::: Data :::
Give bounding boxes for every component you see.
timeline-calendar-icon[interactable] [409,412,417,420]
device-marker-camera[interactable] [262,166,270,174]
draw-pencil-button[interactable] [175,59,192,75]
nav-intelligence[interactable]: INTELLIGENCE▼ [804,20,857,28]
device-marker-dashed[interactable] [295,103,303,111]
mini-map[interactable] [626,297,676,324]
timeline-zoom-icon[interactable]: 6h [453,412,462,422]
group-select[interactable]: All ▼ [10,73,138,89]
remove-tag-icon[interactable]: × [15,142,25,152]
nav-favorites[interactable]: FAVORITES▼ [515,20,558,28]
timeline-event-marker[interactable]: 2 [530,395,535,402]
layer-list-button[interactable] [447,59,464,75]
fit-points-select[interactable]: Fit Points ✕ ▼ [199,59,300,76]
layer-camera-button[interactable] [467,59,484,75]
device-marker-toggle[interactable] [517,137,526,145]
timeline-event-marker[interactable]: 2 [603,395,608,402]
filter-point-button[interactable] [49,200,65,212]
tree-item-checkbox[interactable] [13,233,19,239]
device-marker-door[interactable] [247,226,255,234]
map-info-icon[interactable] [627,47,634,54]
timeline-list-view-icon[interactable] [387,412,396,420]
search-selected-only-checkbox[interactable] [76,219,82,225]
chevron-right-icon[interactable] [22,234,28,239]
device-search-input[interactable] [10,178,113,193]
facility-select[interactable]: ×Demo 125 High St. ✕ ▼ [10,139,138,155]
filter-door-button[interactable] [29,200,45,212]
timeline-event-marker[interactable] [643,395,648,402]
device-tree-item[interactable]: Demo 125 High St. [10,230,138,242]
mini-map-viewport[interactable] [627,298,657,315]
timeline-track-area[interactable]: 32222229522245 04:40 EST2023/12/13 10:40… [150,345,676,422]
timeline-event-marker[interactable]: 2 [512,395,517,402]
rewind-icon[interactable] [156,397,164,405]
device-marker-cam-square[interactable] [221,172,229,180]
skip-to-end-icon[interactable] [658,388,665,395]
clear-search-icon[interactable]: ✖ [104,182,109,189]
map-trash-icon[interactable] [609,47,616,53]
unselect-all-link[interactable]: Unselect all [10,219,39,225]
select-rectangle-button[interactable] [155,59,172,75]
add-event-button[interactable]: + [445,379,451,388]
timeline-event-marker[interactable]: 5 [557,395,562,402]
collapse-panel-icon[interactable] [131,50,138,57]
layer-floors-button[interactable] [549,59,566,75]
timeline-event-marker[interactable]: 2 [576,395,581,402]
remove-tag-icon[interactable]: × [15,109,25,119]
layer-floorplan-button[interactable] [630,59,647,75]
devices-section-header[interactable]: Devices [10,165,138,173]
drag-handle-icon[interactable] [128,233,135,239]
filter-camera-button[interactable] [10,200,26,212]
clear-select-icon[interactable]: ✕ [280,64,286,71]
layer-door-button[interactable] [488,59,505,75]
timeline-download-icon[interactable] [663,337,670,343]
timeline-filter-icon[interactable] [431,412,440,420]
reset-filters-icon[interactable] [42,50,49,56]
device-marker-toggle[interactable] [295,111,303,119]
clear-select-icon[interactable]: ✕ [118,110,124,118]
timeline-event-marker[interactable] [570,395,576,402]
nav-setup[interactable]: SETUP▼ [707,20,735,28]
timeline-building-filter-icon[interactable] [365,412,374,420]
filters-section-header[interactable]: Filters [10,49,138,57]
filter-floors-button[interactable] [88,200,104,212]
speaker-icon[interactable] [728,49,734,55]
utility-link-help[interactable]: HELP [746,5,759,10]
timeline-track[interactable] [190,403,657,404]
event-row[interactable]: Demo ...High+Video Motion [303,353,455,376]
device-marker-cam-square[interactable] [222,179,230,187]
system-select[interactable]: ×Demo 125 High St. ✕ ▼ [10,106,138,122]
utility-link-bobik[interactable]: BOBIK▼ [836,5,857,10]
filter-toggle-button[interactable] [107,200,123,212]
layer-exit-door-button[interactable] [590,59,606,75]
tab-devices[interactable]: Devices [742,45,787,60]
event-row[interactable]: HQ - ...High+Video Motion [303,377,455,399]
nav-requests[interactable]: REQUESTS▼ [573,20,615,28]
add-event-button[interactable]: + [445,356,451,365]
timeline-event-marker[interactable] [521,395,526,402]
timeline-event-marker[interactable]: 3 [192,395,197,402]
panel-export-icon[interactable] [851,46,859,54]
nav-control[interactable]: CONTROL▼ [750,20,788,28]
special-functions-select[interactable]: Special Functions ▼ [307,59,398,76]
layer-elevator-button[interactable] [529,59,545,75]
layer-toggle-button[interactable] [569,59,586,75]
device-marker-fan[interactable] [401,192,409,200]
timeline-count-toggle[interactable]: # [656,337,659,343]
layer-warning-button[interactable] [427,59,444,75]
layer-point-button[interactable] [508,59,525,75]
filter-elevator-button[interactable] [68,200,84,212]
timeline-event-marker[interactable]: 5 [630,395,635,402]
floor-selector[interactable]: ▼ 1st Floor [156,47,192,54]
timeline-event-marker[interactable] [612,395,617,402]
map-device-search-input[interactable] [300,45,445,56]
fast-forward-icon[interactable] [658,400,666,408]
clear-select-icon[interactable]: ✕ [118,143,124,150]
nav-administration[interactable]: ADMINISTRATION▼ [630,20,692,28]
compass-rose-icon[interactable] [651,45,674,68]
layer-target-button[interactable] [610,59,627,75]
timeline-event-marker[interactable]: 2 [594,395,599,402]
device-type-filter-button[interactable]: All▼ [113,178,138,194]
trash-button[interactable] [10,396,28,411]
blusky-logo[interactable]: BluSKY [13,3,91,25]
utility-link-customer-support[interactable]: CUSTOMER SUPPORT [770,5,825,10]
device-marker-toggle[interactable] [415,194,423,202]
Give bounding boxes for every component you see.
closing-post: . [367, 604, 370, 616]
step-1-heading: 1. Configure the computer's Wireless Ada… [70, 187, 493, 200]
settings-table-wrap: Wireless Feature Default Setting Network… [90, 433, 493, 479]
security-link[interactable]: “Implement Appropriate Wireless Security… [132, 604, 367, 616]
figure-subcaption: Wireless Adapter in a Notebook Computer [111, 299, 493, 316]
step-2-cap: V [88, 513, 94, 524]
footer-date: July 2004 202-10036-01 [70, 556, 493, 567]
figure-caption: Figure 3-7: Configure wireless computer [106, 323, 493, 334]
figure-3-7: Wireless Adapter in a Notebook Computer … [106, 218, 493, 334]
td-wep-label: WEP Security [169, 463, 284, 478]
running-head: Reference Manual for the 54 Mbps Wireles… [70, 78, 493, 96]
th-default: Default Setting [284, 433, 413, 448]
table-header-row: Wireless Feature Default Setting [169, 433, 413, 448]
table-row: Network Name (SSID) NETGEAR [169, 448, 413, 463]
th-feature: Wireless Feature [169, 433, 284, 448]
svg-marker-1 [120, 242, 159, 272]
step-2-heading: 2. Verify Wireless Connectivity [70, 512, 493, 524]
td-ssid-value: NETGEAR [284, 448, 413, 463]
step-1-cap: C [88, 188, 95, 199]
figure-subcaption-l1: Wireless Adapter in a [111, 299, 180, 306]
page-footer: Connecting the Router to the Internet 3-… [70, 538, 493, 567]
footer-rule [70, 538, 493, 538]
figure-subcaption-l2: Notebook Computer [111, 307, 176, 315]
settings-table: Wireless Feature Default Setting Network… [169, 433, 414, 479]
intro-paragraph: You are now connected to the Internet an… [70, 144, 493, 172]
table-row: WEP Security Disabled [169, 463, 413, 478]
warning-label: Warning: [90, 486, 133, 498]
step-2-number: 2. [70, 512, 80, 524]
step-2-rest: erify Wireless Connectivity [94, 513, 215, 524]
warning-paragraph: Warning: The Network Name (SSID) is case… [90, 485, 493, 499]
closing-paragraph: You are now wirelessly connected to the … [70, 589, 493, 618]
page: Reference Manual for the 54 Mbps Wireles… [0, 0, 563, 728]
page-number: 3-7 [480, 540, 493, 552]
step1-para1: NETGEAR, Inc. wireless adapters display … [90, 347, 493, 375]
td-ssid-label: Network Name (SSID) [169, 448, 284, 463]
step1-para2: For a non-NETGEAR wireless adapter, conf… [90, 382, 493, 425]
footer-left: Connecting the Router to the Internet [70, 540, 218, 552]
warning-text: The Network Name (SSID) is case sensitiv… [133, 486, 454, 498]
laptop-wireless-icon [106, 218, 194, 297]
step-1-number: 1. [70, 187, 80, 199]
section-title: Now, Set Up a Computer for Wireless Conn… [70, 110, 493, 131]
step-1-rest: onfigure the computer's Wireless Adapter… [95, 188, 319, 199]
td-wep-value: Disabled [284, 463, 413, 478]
:::
▶ Try it:
Identify the lines above that contain the word "track", then copy them.

▶ Solved exercise:
timeline-track-area[interactable]: 32222229522245 04:40 EST2023/12/13 10:40… [150,345,676,422]
timeline-track[interactable] [190,403,657,404]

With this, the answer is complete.